Upcoming Events: SQL Saturday Tampa

Key Details

What: SQL Saturday Tampa.
Where: USF MUMA College of Business, 12212 USF Maple Drive, Tampa, Florida, 33620
When: Saturday, February 29th.
Admission is free. Register on the SQL Saturday website.

What I’m Presenting

1:15 PM — 2:15 PM — Data Virtualization with PolyBase

I couldn’t fit Tampa into my travel schedule last year, so it’s definitely nice to get the opportunity to go once more.

PolyBase Now Supports the Microsoft Access Excel Driver

SQL Server 2019 Cumulative Update 2 has come out and it is chock-full of PolyBase-related stuff.

One interesting tidbit I read was the following:

FIX: Include support for Excel ODBC driver and Text ODBC driver from Microsoft Access Database Engine Redistributable package in PolyBase for SQL Server 2019

If you tried to use Microsoft’s Excel driver prior to 2019 CU2, you’d get the following error:

Msg 105082, Level 16, State 1, Line LineNumber
105082;Generic ODBC error: [Microsoft][ODBC Excel Driver]Optional feature not implemented

To this point, I recommended in PolyBase Revealed that you use a different driver, like CData’s, which did work. CData’s driver still works (I assume…PolyBase ODBC support is a fluid situation, it seems), but now I can officially say that PolyBase supports the Microsoft Access Database Engine Redistributable driver for Microsoft Excel.
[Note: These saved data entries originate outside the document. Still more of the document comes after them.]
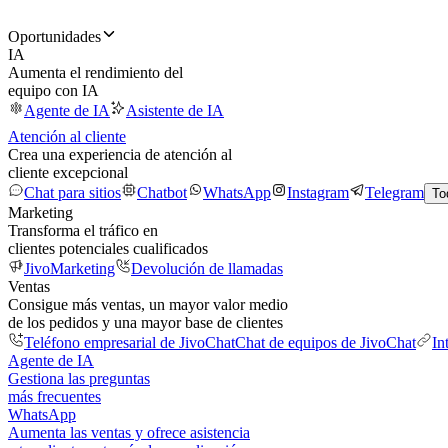
Oportunidades
IA
Aumenta el rendimiento del
equipo con IA
Agente de IA
Asistente de IA
Atención al cliente
Crea una experiencia de atención al
cliente excepcional
Chat para sitios
Chatbot
WhatsApp
Instagram
Telegram
To
Marketing
Transforma el tráfico en
clientes potenciales cualificados
JivoMarketing
Devolución de llamadas
Ventas
Consigue más ventas, un mayor valor medio
de los pedidos y una mayor base de clientes
Teléfono empresarial de JivoChat
Chat de equipos de JivoChat
In
Agente de IA
Gestiona las preguntas
más frecuentes
WhatsApp
Aumenta las ventas y ofrece asistencia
Let’s go to the tape.

Prep Work

First thing’s first, we need to get a driver. There are three versions of this driver, one for 2016, one for 2013, and one for 2010. I installed the 2016 version on a virtual machine with SQL Server 2019 CU2 and PolyBase installed and configured, but no version of Microsoft Office installed. I installed the 64-bit driver. If you did this correctly, you should see the following in your ODBC Data Source Administrator:

Finally, support for dBASE.

After that, we create our external data source. If you want to play along at home, grab the North Carolina Population spreadsheet from my totally not sketchy at all Blob Storage container. It should be 479 KB downloaded.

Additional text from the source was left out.